Venerdì notte sono andato alla festa di IRS. I concerti di Marino Derosas e Cordas e Cannas erano bellissimi. La gente era poca, eterogenea ma l'aria che si respirava era festosa. Ho rimpianto di non aver portato con me Daniela ed i piccoli (la grande suppongo mi avrebbe chiesto 100 euro per venire ad una cosa del genere). Una cosa buona va condivisa.
Lo so che l'indipendenza della Sardegna è come chiedere al Cagliari di vincere un altro scudetto. Lo so che più passa il tempo più siamo invischiati da questa italianità farlocca, abituandoci giorno dopo giorno ad un normale che è illegale, a non doverci più sorprendere nè indignare.
Perchè vale tutto.
Basta che sia nuovo, simpatico e ci faccia ridere.

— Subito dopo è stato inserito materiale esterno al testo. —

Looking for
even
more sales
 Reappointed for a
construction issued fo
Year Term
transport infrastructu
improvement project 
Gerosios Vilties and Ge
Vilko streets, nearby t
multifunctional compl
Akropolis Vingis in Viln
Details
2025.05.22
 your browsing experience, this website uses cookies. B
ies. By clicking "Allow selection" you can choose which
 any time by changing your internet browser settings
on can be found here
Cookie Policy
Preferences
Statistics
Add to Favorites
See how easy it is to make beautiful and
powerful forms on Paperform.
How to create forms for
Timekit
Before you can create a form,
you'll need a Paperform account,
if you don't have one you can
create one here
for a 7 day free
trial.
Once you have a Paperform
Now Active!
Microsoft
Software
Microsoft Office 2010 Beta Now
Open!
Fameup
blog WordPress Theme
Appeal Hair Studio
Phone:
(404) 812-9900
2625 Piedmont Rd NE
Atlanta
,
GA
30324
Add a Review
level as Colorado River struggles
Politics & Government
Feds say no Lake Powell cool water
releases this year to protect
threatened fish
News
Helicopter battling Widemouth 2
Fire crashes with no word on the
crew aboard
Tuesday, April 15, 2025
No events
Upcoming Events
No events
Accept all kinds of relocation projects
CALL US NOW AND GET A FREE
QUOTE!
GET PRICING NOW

Basta che ci faccia dimenticare che le cose vanno sempre peggio, che siamo volenti o nolenti parte di questa nazione più grande che ci trova bizzarri nella migliore delle ipotesi.

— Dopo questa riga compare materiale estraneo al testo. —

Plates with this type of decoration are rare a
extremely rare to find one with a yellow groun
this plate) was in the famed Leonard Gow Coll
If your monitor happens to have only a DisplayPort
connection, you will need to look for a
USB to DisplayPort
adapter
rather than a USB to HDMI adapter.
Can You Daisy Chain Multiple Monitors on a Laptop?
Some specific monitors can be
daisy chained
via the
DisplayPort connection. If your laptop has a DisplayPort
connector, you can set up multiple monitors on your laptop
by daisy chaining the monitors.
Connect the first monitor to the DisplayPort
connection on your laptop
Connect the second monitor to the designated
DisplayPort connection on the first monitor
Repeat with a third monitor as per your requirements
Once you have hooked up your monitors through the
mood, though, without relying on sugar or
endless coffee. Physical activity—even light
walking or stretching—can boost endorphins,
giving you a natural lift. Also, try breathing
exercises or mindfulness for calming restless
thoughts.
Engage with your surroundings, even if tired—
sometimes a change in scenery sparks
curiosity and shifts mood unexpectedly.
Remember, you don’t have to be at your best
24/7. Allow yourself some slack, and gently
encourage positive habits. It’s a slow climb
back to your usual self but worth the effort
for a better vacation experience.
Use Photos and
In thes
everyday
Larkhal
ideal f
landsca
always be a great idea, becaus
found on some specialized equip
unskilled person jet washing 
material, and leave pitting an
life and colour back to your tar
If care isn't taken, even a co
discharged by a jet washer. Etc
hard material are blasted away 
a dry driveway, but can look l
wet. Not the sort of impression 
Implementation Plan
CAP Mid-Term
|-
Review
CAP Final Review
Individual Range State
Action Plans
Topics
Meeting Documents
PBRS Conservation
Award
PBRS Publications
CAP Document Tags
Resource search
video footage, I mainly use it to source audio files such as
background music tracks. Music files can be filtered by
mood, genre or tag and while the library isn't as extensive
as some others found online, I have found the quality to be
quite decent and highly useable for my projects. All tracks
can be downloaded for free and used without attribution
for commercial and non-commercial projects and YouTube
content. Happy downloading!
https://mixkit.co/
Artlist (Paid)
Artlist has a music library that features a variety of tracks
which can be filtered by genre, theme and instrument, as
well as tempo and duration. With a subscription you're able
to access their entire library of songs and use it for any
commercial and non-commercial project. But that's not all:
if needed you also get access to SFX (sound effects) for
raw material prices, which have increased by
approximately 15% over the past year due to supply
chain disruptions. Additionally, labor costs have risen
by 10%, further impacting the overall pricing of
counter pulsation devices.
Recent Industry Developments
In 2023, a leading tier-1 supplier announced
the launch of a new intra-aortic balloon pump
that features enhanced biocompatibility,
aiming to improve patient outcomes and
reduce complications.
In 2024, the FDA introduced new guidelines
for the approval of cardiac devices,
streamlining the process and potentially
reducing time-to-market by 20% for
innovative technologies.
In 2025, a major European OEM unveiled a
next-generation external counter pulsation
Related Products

Eppure, come ho già fatto altre volte, mi voglio ripetere quanto c'è scritto nel parco delle rimembranze di Dublino, sulla stele che commemora la loro indipendenza
In the darkness of despair we saw a vision,
We lit the light of hope and it was not extinguished.
In the desert of discouragement we saw a vision.

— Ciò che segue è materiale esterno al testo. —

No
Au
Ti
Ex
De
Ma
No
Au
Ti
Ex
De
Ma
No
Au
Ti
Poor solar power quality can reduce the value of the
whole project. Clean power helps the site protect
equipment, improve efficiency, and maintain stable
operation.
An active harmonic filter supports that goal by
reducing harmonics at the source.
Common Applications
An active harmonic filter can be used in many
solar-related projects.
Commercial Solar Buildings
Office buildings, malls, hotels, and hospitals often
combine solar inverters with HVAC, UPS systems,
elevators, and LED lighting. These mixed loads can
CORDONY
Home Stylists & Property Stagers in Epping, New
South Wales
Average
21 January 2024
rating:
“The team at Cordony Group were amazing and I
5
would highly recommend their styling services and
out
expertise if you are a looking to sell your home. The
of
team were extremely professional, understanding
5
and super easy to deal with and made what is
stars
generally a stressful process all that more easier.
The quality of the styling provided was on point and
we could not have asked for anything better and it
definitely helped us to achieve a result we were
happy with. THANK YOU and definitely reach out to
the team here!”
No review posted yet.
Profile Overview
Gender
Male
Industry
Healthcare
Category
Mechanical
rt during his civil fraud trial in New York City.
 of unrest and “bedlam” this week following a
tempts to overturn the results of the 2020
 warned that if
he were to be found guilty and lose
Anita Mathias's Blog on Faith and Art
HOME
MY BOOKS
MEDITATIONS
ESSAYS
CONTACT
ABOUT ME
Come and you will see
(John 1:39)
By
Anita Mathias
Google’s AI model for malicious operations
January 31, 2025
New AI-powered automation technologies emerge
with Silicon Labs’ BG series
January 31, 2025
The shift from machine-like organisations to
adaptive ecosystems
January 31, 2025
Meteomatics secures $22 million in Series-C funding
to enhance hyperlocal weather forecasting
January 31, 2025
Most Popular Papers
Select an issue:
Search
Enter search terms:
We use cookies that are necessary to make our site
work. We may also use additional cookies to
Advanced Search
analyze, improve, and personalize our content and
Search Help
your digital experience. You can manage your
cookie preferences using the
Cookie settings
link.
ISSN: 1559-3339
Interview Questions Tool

We planted the tree of valour and it blossomed.
In the winter of bondage we saw a vision.
We melted the snow of lethargy and the river of resurrection flowed from it.
We sent our vision aswim like a swan on the river. The vision became a reality.
Winter became summer. Bondage became freedom and this we left to you as your inheritance.
O generations of freedom remember us, the generations of the vision.
Si, forse la mia è solo una visione, un sogno. Ma preferisco credere ad un sogno che rassegnarmi ad una bugia.